• EXERCISE PROMPT: Count every line of the data that includes "Amiibo". State only the number.

• DATASET ENTRIES:
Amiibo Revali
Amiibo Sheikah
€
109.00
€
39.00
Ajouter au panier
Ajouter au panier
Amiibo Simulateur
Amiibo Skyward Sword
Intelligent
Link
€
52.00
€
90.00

• EXERCISE OUTPUT: 4